Durante la disputa formuló también una de sus observaciones más conocidas y audaces: señaló que le parecía extremadamente difícil aceptar racionalmente la idea de que el Creador del universo hubiera nacido como un ser humano, crecido, sufrido y muerto. Afirmó que tales doctrinas eran aceptadas por costumbre y educación, pero que una persona que las escuchara por primera vez siendo adulta probablemente tendría dificultades para admitirlas.

Según numerosos relatos, la discusión pareció inclinarse a favor de Najmánides. El propio rey expresó admiración por su capacidad argumentativa y le entregó trescientas monedas de oro como muestra de respeto. Se conserva una famosa frase atribuida al monarca: 

“Nunca he visto a un hombre que, estando equivocado, defendiera tan bien su causa.”

Sin embargo, la victoria intelectual tuvo consecuencias dolorosas. Los dominicos declararon haber triunfado y denunciaron posteriormente ciertas expresiones utilizadas por Najmánides como blasfemias contra el cristianismo. Aunque el rey reconoció que Najmánides únicamente había repetido argumentos expuestos bajo la libertad que él mismo le había concedido, terminó siendo condenado al exilio. Inicialmente la sanción era de dos años, pero la intervención papal la convirtió prácticamente en un destierro permanente. Este hecho provocó que abandonara su tierra natal y emprendiera el camino hacia la Tierra de Israel, una experiencia que marcaría profundamente sus últimos años.

Después de la disputa

Tras las consecuencias de la Disputa de Barcelona y su posterior exilio, abandonó Aragón y permaneció durante algunos años entre Castilla y el sur de Francia. Finalmente, en 1267 emprendió su viaje hacia Eretz Israel buscando refugio y la posibilidad de vivir en la tierra que consideraba el centro espiritual del pueblo judío.

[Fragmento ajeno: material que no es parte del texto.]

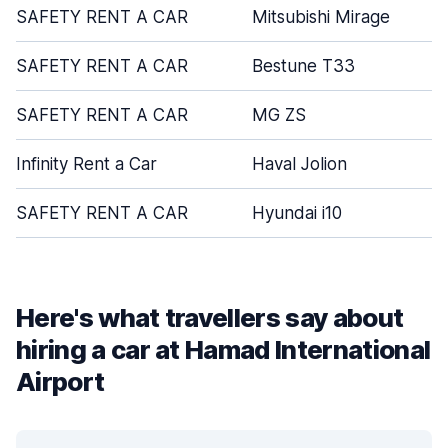
SAFETY RENT A CAR
Mitsubishi Mirage
SAFETY RENT A CAR
Bestune T33
SAFETY RENT A CAR
MG ZS
Infinity Rent a Car
Haval Jolion
SAFETY RENT A CAR
Hyundai i10
Here's what travellers say about
hiring a car at Hamad International
Airport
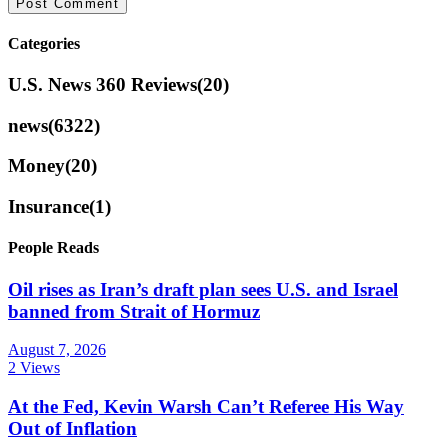
Categories
U.S. News 360 Reviews
(20)
news
(6322)
Money
(20)
Insurance
(1)
People Reads
Oil rises as Iran’s draft plan sees U.S. and Israel
banned from Strait of Hormuz
August 7, 2026
2 Views
At the Fed, Kevin Warsh Can’t Referee His Way
Out of Inflation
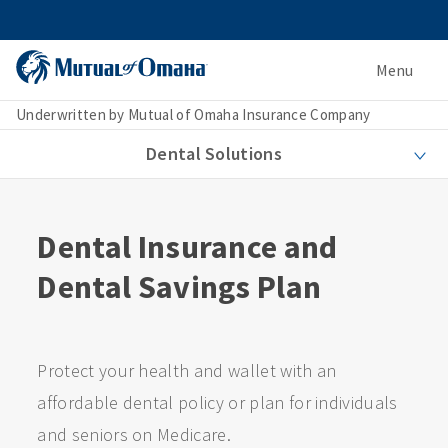
Menu
Underwritten by Mutual of Omaha Insurance Company
Dental Solutions
Dental Insurance and
Dental Savings Plan
Protect your health and wallet with an
affordable dental policy or plan for individuals
and seniors on Medicare.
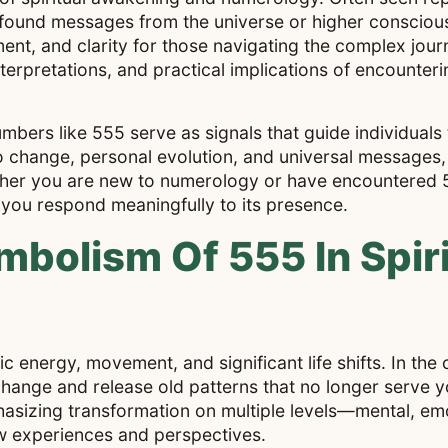
profound messages from the universe or higher conscio
nt, and clarity for those navigating the complex jour
terpretations, and practical implications of encounteri
mbers like 555 serve as signals that guide individual
 change, personal evolution, and universal messages,
ether you are new to numerology or have encountered 5
p you respond meaningfully to its presence.
bolism Of 555 In Spiri
 energy, movement, and significant life shifts. In the c
change and release old patterns that no longer serve 
hasizing transformation on multiple levels—mental, emoti
w experiences and perspectives.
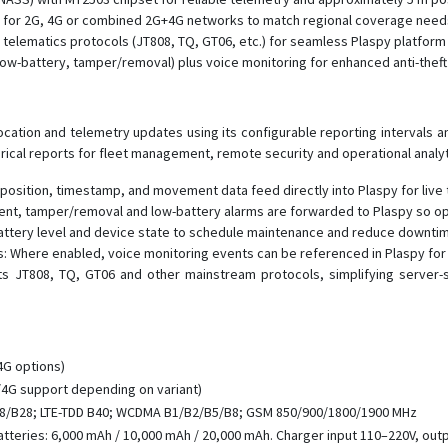
ants for 2G, 4G or combined 2G+4G networks to match regional coverage need
telematics protocols (JT808, TQ, GT06, etc.) for seamless Plaspy platform 
w-battery, tamper/removal) plus voice monitoring for enhanced anti-theft
cation and telemetry updates using its configurable reporting intervals a
orical reports for fleet management, remote security and operational analyt
position, timestamp, and movement data feed directly into Plaspy for live 
nt, tamper/removal and low-battery alarms are forwarded to Plaspy so op
attery level and device state to schedule maintenance and reduce downti
: Where enabled, voice monitoring events can be referenced in Plaspy for i
ts JT808, TQ, GT06 and other mainstream protocols, simplifying server-s
+4G options)
4G support depending on variant)
8/B28; LTE-TDD B40; WCDMA B1/B2/B5/B8; GSM 850/900/1800/1900 MHz
teries: 6,000 mAh / 10,000 mAh / 20,000 mAh. Charger input 110–220V, outpu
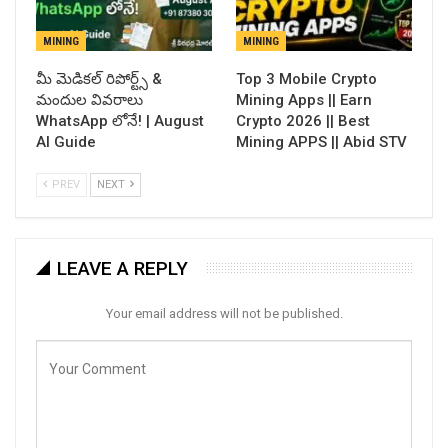
MINING
MINING
​మీ మెడికల్ రిపోర్ట్స్ &
Top 3 Mobile Crypto
మందుల వివరాలు
Mining Apps || Earn
WhatsApp లోనే! | August
Crypto 2026 || Best
AI Guide
Mining APPS || Abid STV
PREV
NEXT
LEAVE A REPLY
Your email address will not be published.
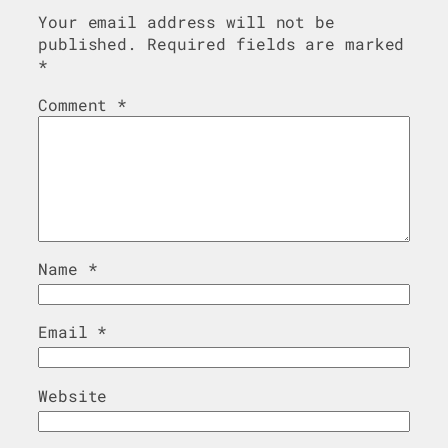
Your email address will not be
published.
Required fields are marked
*
Comment
*
Name
*
Email
*
Website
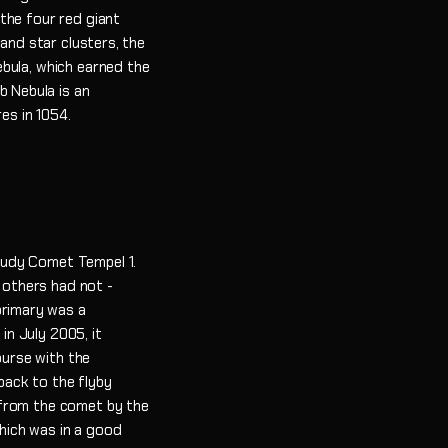
the four red giant
 and star clusters, the
bula, which earned the
b Nebula is an
es in 1054.
tudy Comet Tempel 1.
 others had not -
primary was a
n July 2005, it
ourse with the
back to the flyby
 from the comet by the
hich was in a good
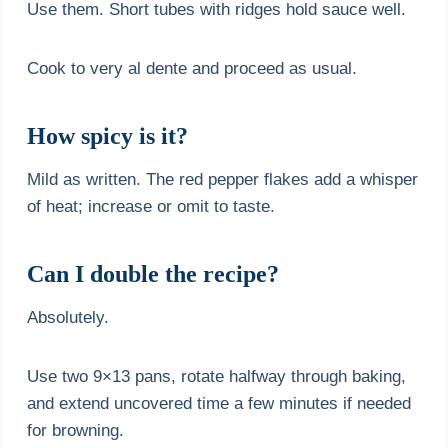
Use them. Short tubes with ridges hold sauce well.
Cook to very al dente and proceed as usual.
How spicy is it?
Mild as written. The red pepper flakes add a whisper
of heat; increase or omit to taste.
Can I double the recipe?
Absolutely.
Use two 9×13 pans, rotate halfway through baking,
and extend uncovered time a few minutes if needed
for browning.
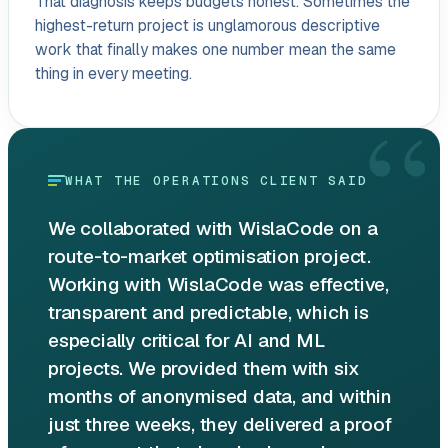
That diagnosis keeps budgets honest. Sometimes the
highest-return project is unglamorous descriptive
work that finally makes one number mean the same
thing in every meeting.
“
WHAT THE OPERATIONS CLIENT SAID
We collaborated with WislaCode on a
route-to-market optimisation project.
Working with WislaCode was effective,
transparent and predictable, which is
especially critical for AI and ML
projects. We provided them with six
months of anonymised data, and within
just three weeks, they delivered a proof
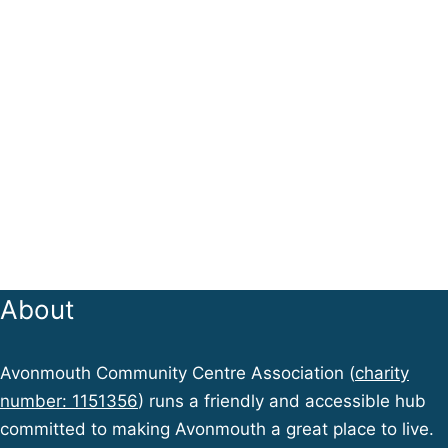
About
Avonmouth Community Centre Association (
charity
number: 1151356
) runs a friendly and accessible hub
committed to making Avonmouth a great place to live.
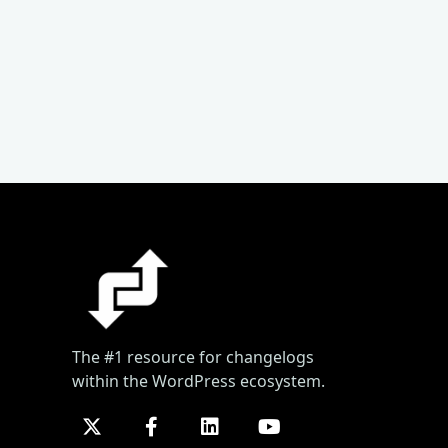
The #1 resource for changelogs
within the WordPress ecosystem.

Al llegar a Jerusalén encontró una ciudad profundamente empobrecida y casi vacía de población judía. A pesar de esa situación, emprendió un esfuerzo por restaurar la vida religiosa y comunitaria. La tradición sostiene que estableció una sinagoga en la Ciudad Vieja, posteriormente conocida como la Sinagoga Rambán, considerada uno de los símbolos más importantes de la renovación de la presencia judía en Jerusalén. Más tarde se trasladó a Acre, donde desarrolló una intensa actividad educativa y reunió un círculo de discípulos alrededor suyo.

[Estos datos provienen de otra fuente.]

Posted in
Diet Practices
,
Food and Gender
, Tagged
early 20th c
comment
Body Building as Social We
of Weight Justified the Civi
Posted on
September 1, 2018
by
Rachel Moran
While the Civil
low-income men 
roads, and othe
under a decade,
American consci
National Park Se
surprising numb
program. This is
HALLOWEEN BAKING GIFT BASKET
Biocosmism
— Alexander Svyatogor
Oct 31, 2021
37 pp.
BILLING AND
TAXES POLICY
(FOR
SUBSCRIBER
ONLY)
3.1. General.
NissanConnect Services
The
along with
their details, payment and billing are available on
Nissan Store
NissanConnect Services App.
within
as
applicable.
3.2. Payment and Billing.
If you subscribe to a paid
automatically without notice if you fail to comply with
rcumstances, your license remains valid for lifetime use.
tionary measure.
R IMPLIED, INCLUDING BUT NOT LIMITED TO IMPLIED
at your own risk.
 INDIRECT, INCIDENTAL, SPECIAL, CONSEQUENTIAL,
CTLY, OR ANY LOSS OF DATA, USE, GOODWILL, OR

Su influencia fue tan amplia que personas de regiones muy alejadas acudían para escuchar sus enseñanzas. Algunas tradiciones incluso sostienen que miembros de grupos caraítas asistían a sus lecciones, aunque ciertos historiadores posteriores cuestionaron la exactitud de ese relato. Fue precisamente durante esta etapa cuando, con el propósito de despertar un renovado interés por el estudio bíblico, trabajó en la elaboración y revisión de su gran Comentario sobre la Torá, obra que terminaría convirtiéndose en una de las más influyentes del judaísmo medieval.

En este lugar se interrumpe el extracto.